Each of 48 patients with suspected Clostridium difficile enterocolitis after treatment with antibiotics underwent a faecal test in which a Clostridium difficile culture was set up and a cytotoxin test carried out. The detection of Clostridium difficile was positive in 15 cases. Diarrhoea with varying severity was present in all patients, most frequently after medication with the newer cephalosporins. Nine patients also underwent rectoscopy: a typical pseudo-membranous colitis was seen only in 5 of these and a "non-specific" enterocolitis in only 4. Management in 12 patients involved discontinuance of the antibiotic followed by oral vancomycin therapy for an average of 7 days. A female patient suffered a recurrence but responded to a repeat application of vancomycin. The possibility of Clostridium difficile enterocolitis should always be kept in mind when diarrhoea with unclear aetiology occurs during antibiotic therapy. The cytotoxin test and culture identification of Clostridium difficile are suitable routine methods for confirming the diagnosis. In severe cases, treatment should commence without waiting for the microbiological results.

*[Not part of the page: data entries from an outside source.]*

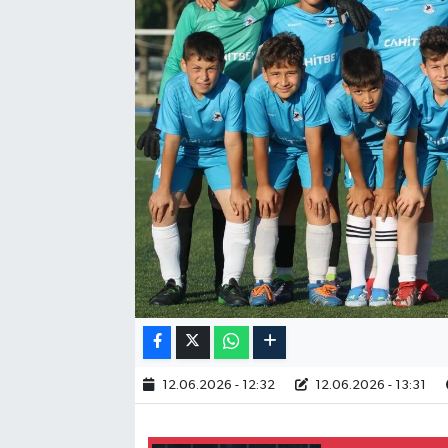
12.06.2026 - 12:32
12.06.2026 - 13:31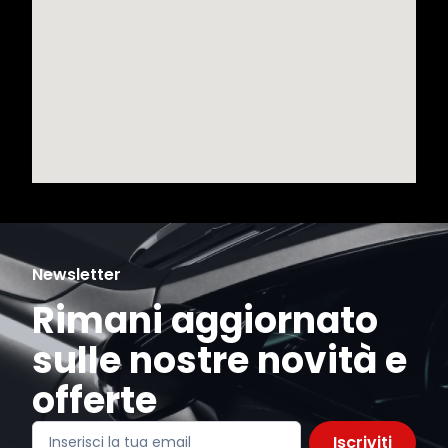
Newsletter
Rimani aggiornato
sulle nostre novità e
offerte
Iscriviti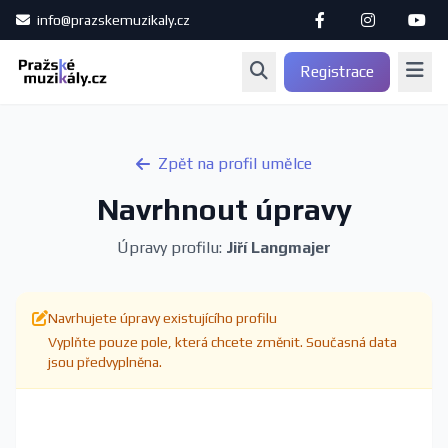
info@prazskemuzikaly.cz
Registrace
Zpět na profil umělce
Navrhnout úpravy
Úpravy profilu:
Jiří Langmajer
Navrhujete úpravy existujícího profilu
Vyplňte pouze pole, která chcete změnit. Současná data
jsou předvyplněna.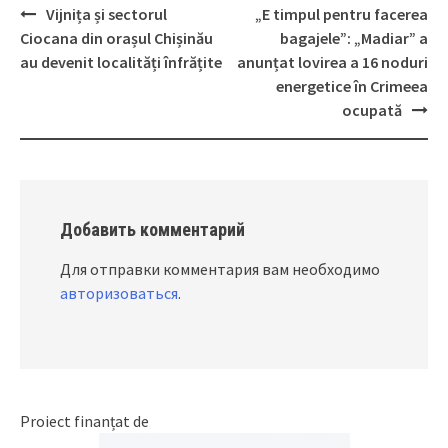
Vijnița și sectorul
„E timpul pentru facerea
Post
Ciocana din orașul Chișinău
bagajele”: „Madiar” a
navigation
au devenit localități înfrățite
anunțat lovirea a 16 noduri
energetice în Crimeea
ocupată
Добавить комментарий
Для отправки комментария вам необходимо
авторизоваться
.
Proiect finanțat de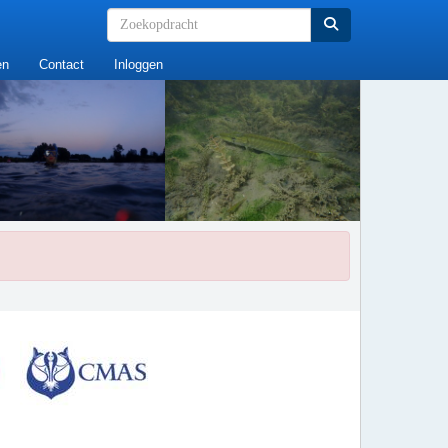
en
Contact
Inloggen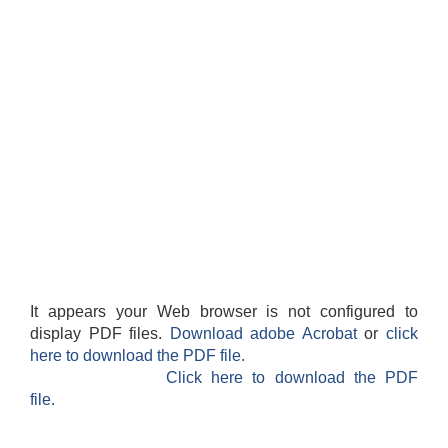
शिक्षक पदपूर्ति तथा राेष्टर समूह निर्माणका लागी दरखस्त आह्वान सम्बन्धी सूचना
It appears your Web browser is not configured to
display PDF files.
Download adobe Acrobat
or
click
here to download the PDF file.
Click here to download the PDF
file.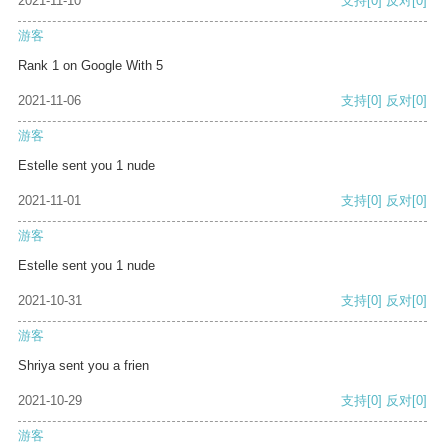
2021-11-10
支持
[0]
反对
[0]
游客
Rank 1 on Google With 5
2021-11-06
支持
[0]
反对
[0]
游客
Estelle sent you 1 nude
2021-11-01
支持
[0]
反对
[0]
游客
Estelle sent you 1 nude
2021-10-31
支持
[0]
反对
[0]
游客
Shriya sent you a frien
2021-10-29
支持
[0]
反对
[0]
游客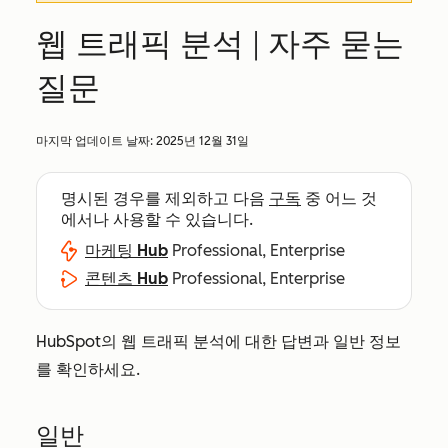
웹 트래픽 분석 | 자주 묻는
질문
마지막 업데이트 날짜:
2025년 12월 31일
명시된 경우를 제외하고 다음
구독
중 어느 것
에서나 사용할 수 있습니다.
마케팅 Hub
Professional, Enterprise
콘텐츠 Hub
Professional, Enterprise
HubSpot의 웹 트래픽 분석에 대한 답변과 일반 정보
를 확인하세요.
일반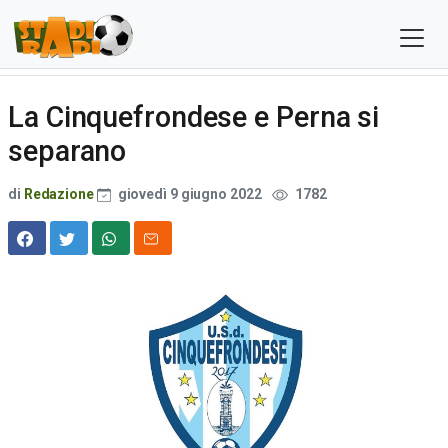
La Cinquefrondese e Perna si
separano
di
Redazione
giovedì 9 giugno 2022
1782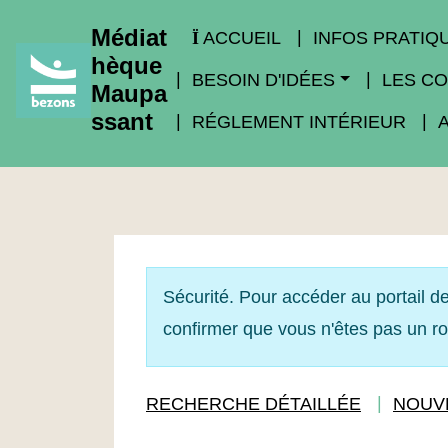
Médiat
ACCUEIL
INFOS PRATIQ
hèque
BESOIN D'IDÉES
LES CO
Maupa
ssant
RÉGLEMENT INTÉRIEUR
Sécurité. Pour accéder au portail de
confirmer que vous n'êtes pas un r
RECHERCHE DÉTAILLÉE
NOUV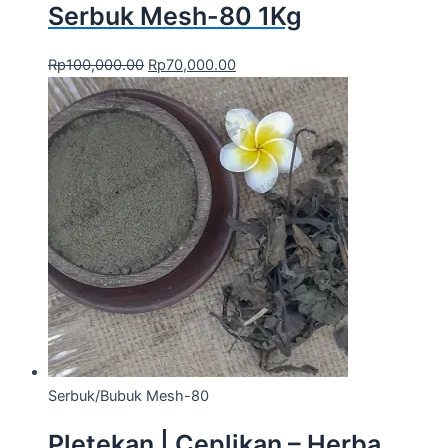
Serbuk Mesh-80 1Kg
Rp
100,000.00
Rp
70,000.00
Serbuk/Bubuk Mesh-80
Pletekan | Ceplikan – Herba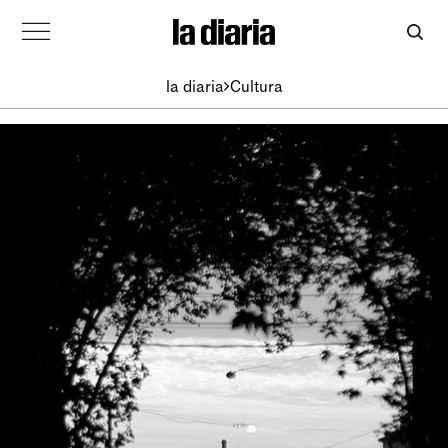
la diaria
Cultura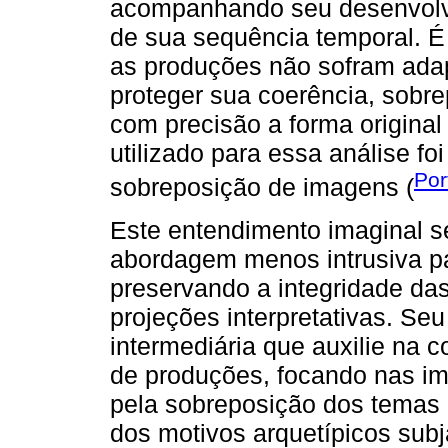
acompanhando seu desenvolvi
de sua sequência temporal. É 
as produções não sofram adap
proteger sua coerência, sobr
com precisão a forma original
utilizado para essa análise f
Por
sobreposição de imagens (
Este entendimento imaginal s
abordagem menos intrusiva par
preservando a integridade das
projeções interpretativas. Se
intermediária que auxilie na
de produções, focando nas im
pela sobreposição dos temas e
dos motivos arquetípicos sub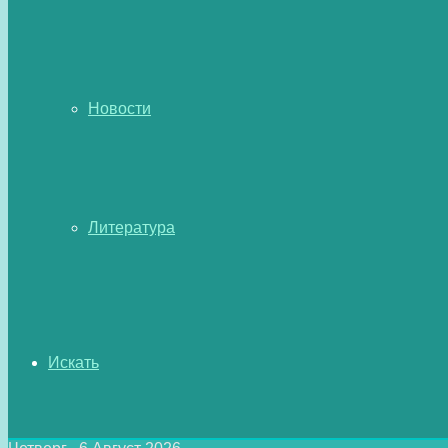
Новости
Литература
Искать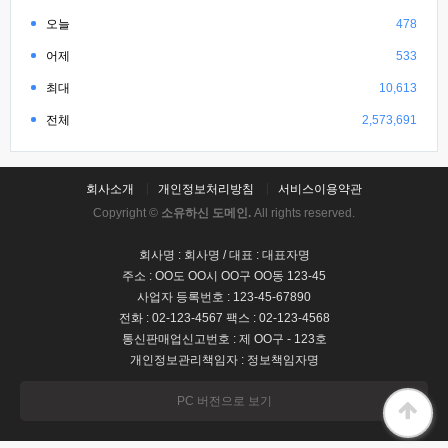
오늘
478
어제
533
최대
10,613
전체
2,573,691
회사소개
개인정보처리방침
서비스이용약관
Copyright ©
소유하신 도메인.
All rights reserved.
회사명 : 회사명 / 대표 : 대표자명
주소 : OO도 OO시 OO구 OO동 123-45
사업자 등록번호 : 123-45-67890
전화 : 02-123-4567 팩스 : 02-123-4568
통신판매업신고번호 : 제 OO구 - 123호
개인정보관리책임자 : 정보책임자명
PC 버전으로 보기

48例在接受抗生素治疗后疑似艰难梭菌性小肠结肠炎的患者均接受了粪便检测,检测内容包括进行艰难梭菌培养及细胞毒素检测。15例患者艰难梭菌检测呈阳性。所有患者均出现了不同程度的腹泻,最常见于使用新型头孢菌素后。9例患者还接受了直肠镜检查:其中仅5例可见典型的伪膜性结肠炎,仅4例可见“非特异性”小肠结肠炎。12例患者的治疗措施为停用抗生素,随后口服万古霉素,平均疗程7天。1例女性患者出现复发,但再次使用万古霉素后有反应。在抗生素治疗期间出现病因不明的腹泻时,应始终考虑艰难梭菌性小肠结肠炎的可能性。细胞毒素检测及艰难梭菌培养鉴定是确诊的合适常规方法。在严重病例中,应不等微生物学结果出来即开始治疗。